▸ Exercise prompt
Copy out every line of the data where the word "have" is found.

____ Data provided

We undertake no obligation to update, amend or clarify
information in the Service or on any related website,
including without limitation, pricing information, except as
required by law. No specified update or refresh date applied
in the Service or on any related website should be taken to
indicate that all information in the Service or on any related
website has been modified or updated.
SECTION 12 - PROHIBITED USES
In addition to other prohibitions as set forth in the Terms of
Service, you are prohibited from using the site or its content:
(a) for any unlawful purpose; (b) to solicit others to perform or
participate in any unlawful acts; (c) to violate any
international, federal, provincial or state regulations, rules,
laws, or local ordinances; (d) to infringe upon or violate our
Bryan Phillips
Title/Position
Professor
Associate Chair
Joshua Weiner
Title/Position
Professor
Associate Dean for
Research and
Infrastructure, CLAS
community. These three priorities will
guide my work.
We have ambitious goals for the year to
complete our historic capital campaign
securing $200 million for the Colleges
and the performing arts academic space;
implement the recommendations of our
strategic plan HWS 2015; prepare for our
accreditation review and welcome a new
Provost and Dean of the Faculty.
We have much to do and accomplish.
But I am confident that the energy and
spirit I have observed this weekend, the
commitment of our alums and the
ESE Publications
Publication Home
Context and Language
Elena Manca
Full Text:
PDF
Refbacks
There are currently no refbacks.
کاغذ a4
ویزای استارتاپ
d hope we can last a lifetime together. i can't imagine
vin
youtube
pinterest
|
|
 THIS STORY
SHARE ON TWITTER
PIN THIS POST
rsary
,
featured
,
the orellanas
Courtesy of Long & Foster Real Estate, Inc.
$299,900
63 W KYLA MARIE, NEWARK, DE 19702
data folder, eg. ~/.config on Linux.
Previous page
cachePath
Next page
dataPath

________

▸ Result of the exercise
We have ambitious goals for the year to
We have much to do and accomplish.
spirit I have observed this weekend, the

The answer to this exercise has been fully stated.